We cue up another episode of G.B.'s Adventures, Now?, the occasional series where G.B. discusses his thoughts and his Muse's thoughts about writing with the outside world. Today's post will feature the leaking of G.B.'s brain cells all over this blog, which is to say that those looking for some light BDSM will not find it here today (at least that's what my Muse would like everyone to know).
For the 1st quarter of 2015, my writing has been somewhere in the general vicinity of "let's procrastinate" and "I'll get to it soon, but first I need to goof on my computer for an hour and a half". Which is to say, not much of consequence was produced. However, by the 2nd quarter, I finally found something to work on, which was a total rewrite of this chapbook/novella. But as the 2nd quarter drifted into the 3rd, I found that I was spending more time forcing myself to write, than actually wanting to writing.
Scary thought indeed.
But, as they say, sometimes a good thing can pop up when you least expect it. While I was taking an unneeded break from my forced writing (working on the prequel to this), I decided to re-read one of my published short stories. Imagine my surprise when I found that the link was de-linked. With a little judicious research, which manly consisted of using Google and Facebook, I was able to find out what exactly happened. A few questions to clarify a couple of points, and I was back in business with my short story, Red Stripe.
And that, my friends, is when the writing bug bit me.
While I was trying to figure what to do with the story, an idea quickly popped into my head. a Kindle only short story release. In rapid succession, I had three stories picked out, two that were previously published and one fresh one. The fresh one turned out to be only partially written (belatedly discovered that several pages were missing from the version I was working on, but fortunately found them stashed elsewhere on the computer), so thus, I actually spent time AFTER WORK writing and polishing up the 2nd draft. I also spent a small percentage of that time planning/outlining the overall interior content.

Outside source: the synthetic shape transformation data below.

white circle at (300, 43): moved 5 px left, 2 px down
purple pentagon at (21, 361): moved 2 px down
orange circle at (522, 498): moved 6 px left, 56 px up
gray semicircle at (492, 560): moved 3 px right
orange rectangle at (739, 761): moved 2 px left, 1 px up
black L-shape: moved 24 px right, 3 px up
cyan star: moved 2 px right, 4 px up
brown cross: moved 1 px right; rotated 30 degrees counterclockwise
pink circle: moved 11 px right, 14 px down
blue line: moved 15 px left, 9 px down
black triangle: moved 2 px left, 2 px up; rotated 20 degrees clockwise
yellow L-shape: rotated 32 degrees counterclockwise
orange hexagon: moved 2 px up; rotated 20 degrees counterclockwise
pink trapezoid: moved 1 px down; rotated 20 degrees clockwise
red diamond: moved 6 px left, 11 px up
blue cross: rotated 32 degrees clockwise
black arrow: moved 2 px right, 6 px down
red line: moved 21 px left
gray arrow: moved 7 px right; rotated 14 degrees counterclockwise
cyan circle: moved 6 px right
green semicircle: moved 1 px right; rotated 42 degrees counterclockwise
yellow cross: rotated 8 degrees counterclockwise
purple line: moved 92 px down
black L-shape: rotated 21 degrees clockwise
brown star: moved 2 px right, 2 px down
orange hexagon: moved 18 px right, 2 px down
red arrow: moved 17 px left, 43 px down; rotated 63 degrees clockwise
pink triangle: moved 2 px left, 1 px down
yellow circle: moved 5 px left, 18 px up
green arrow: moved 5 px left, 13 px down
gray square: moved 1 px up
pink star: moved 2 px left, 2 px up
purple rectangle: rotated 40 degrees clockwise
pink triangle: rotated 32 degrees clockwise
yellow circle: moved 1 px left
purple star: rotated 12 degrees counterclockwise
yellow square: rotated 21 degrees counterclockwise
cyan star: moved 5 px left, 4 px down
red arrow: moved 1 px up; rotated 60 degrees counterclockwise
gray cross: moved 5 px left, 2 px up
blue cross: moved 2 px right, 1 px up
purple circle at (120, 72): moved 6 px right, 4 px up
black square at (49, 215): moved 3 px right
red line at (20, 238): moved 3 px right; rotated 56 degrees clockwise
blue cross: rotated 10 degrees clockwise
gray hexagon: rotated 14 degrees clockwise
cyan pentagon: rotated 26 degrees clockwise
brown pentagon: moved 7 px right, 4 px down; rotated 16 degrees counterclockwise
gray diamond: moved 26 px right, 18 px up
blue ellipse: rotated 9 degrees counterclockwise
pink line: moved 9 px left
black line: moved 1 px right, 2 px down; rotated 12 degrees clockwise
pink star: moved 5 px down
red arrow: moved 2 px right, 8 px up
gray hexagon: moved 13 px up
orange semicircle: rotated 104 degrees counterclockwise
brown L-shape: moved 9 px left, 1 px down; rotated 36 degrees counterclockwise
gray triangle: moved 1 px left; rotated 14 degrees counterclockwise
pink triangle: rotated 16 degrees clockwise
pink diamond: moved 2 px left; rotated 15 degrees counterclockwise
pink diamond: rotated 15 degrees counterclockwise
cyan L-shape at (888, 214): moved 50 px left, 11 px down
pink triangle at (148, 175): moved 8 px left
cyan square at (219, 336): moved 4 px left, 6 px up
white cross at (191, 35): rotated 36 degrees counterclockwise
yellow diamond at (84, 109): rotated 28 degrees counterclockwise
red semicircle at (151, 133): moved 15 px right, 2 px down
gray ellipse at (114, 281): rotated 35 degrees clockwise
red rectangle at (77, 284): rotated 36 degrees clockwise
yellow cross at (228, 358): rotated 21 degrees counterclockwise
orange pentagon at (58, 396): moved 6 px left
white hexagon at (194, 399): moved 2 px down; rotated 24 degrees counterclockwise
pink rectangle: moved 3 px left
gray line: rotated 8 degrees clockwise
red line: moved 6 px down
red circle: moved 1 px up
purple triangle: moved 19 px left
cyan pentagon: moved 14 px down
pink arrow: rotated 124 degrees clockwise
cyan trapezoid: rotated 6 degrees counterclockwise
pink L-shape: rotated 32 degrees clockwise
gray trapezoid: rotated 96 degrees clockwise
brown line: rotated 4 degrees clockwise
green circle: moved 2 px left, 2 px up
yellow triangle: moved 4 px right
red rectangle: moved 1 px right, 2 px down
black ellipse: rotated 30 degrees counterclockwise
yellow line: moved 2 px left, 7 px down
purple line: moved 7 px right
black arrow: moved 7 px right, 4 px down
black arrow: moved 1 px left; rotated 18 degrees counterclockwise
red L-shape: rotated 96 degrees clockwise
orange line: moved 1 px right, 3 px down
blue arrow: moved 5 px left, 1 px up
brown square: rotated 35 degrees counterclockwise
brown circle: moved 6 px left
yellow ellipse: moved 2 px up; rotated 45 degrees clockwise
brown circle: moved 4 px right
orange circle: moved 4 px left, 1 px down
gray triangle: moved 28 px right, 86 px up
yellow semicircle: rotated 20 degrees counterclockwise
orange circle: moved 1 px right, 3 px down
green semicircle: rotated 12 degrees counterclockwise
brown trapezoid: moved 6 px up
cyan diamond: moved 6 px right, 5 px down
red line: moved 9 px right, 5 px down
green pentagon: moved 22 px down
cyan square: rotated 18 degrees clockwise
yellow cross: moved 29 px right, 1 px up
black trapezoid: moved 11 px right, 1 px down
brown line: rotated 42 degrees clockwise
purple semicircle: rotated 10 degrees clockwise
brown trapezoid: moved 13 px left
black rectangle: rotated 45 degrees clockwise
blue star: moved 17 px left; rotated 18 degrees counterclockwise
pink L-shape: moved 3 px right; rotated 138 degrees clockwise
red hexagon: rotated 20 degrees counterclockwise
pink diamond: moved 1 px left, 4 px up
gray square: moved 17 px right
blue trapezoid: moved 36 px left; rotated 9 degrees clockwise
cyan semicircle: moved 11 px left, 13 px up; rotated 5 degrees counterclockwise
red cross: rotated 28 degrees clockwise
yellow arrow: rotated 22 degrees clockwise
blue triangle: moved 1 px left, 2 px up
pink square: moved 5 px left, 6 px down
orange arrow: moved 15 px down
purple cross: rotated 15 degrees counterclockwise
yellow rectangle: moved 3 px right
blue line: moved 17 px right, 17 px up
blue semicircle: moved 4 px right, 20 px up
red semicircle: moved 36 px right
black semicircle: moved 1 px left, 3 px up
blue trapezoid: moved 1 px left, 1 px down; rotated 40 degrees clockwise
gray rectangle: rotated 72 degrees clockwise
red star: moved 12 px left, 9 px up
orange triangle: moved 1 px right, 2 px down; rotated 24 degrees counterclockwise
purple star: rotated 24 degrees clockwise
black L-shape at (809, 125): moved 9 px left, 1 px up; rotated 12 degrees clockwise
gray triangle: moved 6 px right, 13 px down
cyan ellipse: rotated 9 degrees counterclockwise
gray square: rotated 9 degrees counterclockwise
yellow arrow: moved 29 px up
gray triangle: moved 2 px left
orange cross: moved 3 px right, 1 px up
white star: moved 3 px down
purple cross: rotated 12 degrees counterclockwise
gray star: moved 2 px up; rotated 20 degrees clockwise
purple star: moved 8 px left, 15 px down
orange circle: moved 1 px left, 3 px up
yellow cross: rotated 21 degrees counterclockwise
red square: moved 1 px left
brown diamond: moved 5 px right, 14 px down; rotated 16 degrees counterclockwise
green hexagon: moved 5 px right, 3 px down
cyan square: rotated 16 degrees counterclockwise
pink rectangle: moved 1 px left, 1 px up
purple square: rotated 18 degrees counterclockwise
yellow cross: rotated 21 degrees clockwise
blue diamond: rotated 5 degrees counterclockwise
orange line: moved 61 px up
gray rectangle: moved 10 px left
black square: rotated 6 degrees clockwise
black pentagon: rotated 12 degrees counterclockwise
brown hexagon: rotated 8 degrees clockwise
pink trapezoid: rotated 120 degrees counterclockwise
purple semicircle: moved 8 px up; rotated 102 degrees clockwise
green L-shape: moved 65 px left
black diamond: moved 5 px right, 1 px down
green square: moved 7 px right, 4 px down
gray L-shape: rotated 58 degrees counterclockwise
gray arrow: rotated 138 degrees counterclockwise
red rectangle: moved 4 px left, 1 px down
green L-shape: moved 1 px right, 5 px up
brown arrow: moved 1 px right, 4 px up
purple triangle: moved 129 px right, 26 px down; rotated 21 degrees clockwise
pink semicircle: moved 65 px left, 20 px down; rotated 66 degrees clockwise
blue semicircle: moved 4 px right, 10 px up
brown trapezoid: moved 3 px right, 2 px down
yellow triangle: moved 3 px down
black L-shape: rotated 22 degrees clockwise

And there was one other very tangible benefit to this bug bite: I no longer found that I was forcing myself to write. Instead of fear and loathing whenever I sat down in front of my XP to write, I had acceptance. Accepting the fact that self-imposed deadlines can be a crippler and that there is no wrong way to write (i.e., one book a year as opposed to multiple books a year), allowed me to rediscover the fact that writing has always been my oasis of calm from the crap-that-rolls-downhill-and-lands-squarely-on-my-head-every-day-life.
And that, at the very least, is the one life preserver that I can always latch onto whenever I need to.